§ **Activity**:
Word for word, restate the data that follows, omitting the images.

§ **Collected data**:
◆ ◆ ◆

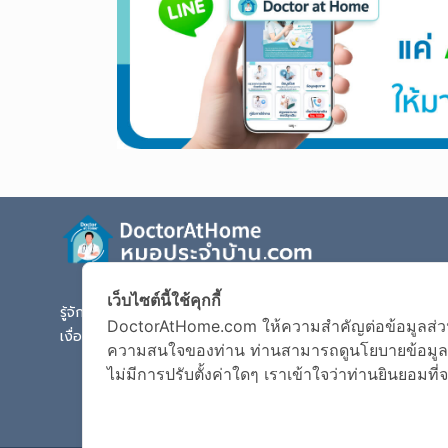
เว็บไซต์นี้ใช้คุกกี้
รู้จัก Doctor at Home
ตรวจอาการเจ็บป่วย
DoctorAtHome.com ให้ความสำคัญต่อข้อมูลส่วนบุค
เงื่อนไขการใช้งานเว็บไซต์
นโยบายข้อมูลส่วนบ
ความสนใจของท่าน ท่านสามารถดูนโยบายข้อมูลส่ว
ไม่มีการปรับตั้งค่าใดๆ เราเข้าใจว่าท่านยินยอมท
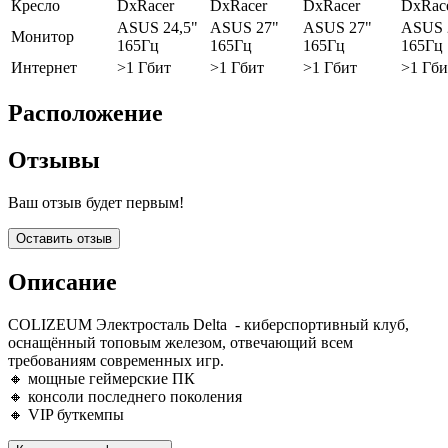
Кресло
DxRacer
DxRacer
DxRacer
DxRac
ASUS 24,5"
ASUS 27"
ASUS 27"
ASUS 
Монитор
165Гц
165Гц
165Гц
165Гц
Интернет
>1 Гбит
>1 Гбит
>1 Гбит
>1 Гби
Расположение
Отзывы
Ваш отзыв будет первым!
Оставить отзыв
Описание
COLIZEUM Электросталь Delta - киберспортивный клуб,
оснащённый топовым железом, отвечающий всем
требованиям современных игр.
🔸 мощные геймерские ПК
🔸 консоли последнего поколения
🔸 VIP буткемпы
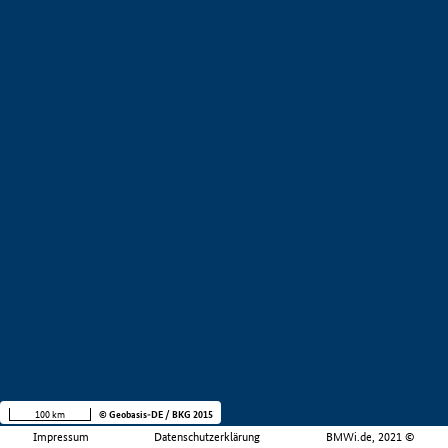
100 km
© Geobasis-DE / BKG 2015
Impressum
Datenschutzerklärung
BMWi.de, 2021 ©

◆ ◆ ◆

§ **Expected output**:
เว็บไซต์นี้ใช้คุกกี้
รู้จัก Doctor at Home
ตรวจอาการเจ็บป่วย
DoctorAtHome.com ให้ความสำคัญต่อข้อมูลส่วนบุค
เงื่อนไขการใช้งานเว็บไซต์
นโยบายข้อมูลส่วนบ
ความสนใจของท่าน ท่านสามารถดูนโยบายข้อมูลส่ว
ไม่มีการปรับตั้งค่าใดๆ เราเข้าใจว่าท่านยินยอมท
Кресло
DxRacer
DxRacer
DxRacer
DxRac
ASUS 24,5"
ASUS 27"
ASUS 27"
ASUS 
Монитор
165Гц
165Гц
165Гц
165Гц
Интернет
>1 Гбит
>1 Гбит
>1 Гбит
>1 Гби
Расположение
Отзывы
Ваш отзыв будет первым!
Оставить отзыв
Описание
COLIZEUM Электросталь Delta - киберспортивный клуб,
оснащённый топовым железом, отвечающий всем
требованиям современных игр.
🔸 мощные геймерские ПК
🔸 консоли последнего поколения
🔸 VIP буткемпы
100 km
© Geobasis-DE / BKG 2015
Impressum
Datenschutzerklärung
BMWi.de, 2021 ©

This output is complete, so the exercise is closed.